[Material provided]
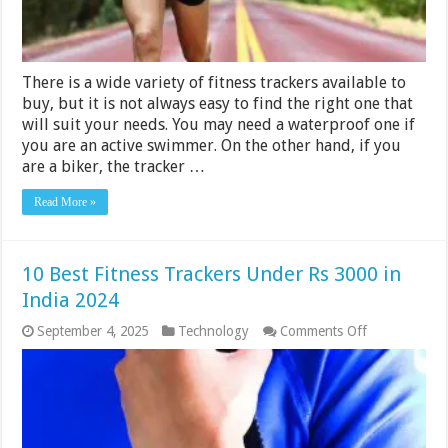
2024
There is a wide variety of fitness trackers available to
buy, but it is not always easy to find the right one that
will suit your needs. You may need a waterproof one if
you are an active swimmer. On the other hand, if you
are a biker, the tracker …
Read More »
10 Best Fitness Trackers Under Rs 3000 in
India 2024
on
September 4, 2025
Technology
Comments Off
10
Best
Fitness
Trackers
Under
Rs
3000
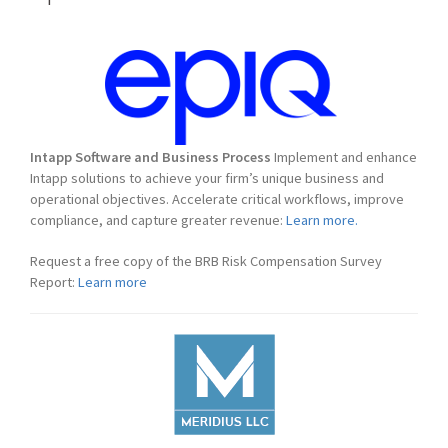
Intapp Software and Business Process
Implement and enhance
Intapp solutions to achieve your firm’s unique business and
operational objectives. Accelerate critical workflows, improve
compliance, and capture greater revenue:
Learn more.
Request a free copy of the BRB Risk Compensation Survey
Report:
Learn more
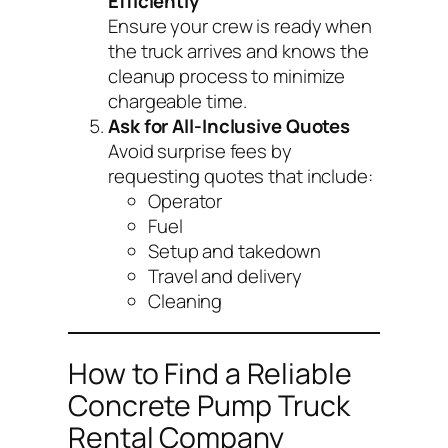
Efficiently
Ensure your crew is ready when
the truck arrives and knows the
cleanup process to minimize
chargeable time.
Ask for All-Inclusive Quotes
Avoid surprise fees by
requesting quotes that include:
Operator
Fuel
Setup and takedown
Travel and delivery
Cleaning
How to Find a Reliable
Concrete Pump Truck
Rental Company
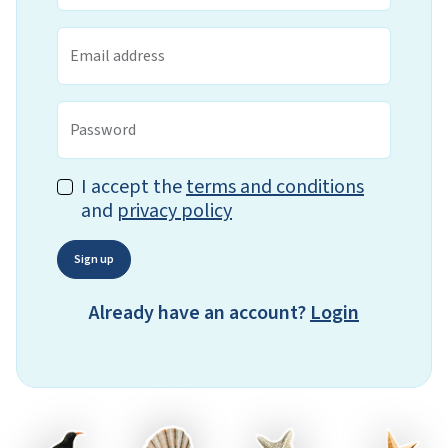
Email address
Password
I accept the
terms and conditions
and
privacy policy
Sign up
Already have an account?
Login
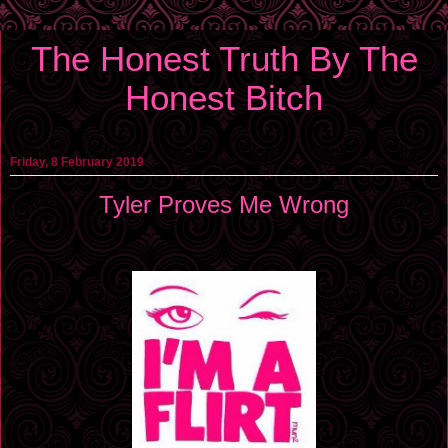
The Honest Truth By The
Honest Bitch
Friday, 8 February 2019
Tyler Proves Me Wrong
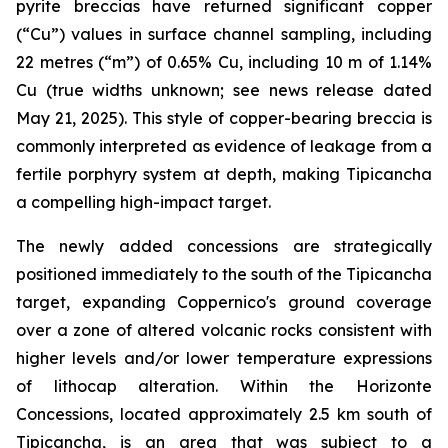
pyrite breccias have returned significant copper
(“Cu”) values in surface channel sampling, including
22 metres (“m”) of 0.65% Cu, including 10 m of 1.14%
Cu (true widths unknown; see news release dated
May 21, 2025). This style of copper-bearing breccia is
commonly interpreted as evidence of leakage from a
fertile porphyry system at depth, making Tipicancha
a compelling high-impact target.
The newly added concessions are strategically
positioned immediately to the south of the Tipicancha
target, expanding Coppernico's ground coverage
over a zone of altered volcanic rocks consistent with
higher levels and/or lower temperature expressions
of lithocap alteration. Within the Horizonte
Concessions, located approximately 2.5 km south of
Tipicancha, is an area that was subject to a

[Exercise directions] Would you count the lines of the listing above that hold the string "Intapp" and give only the resulting number?

[Answer box] 2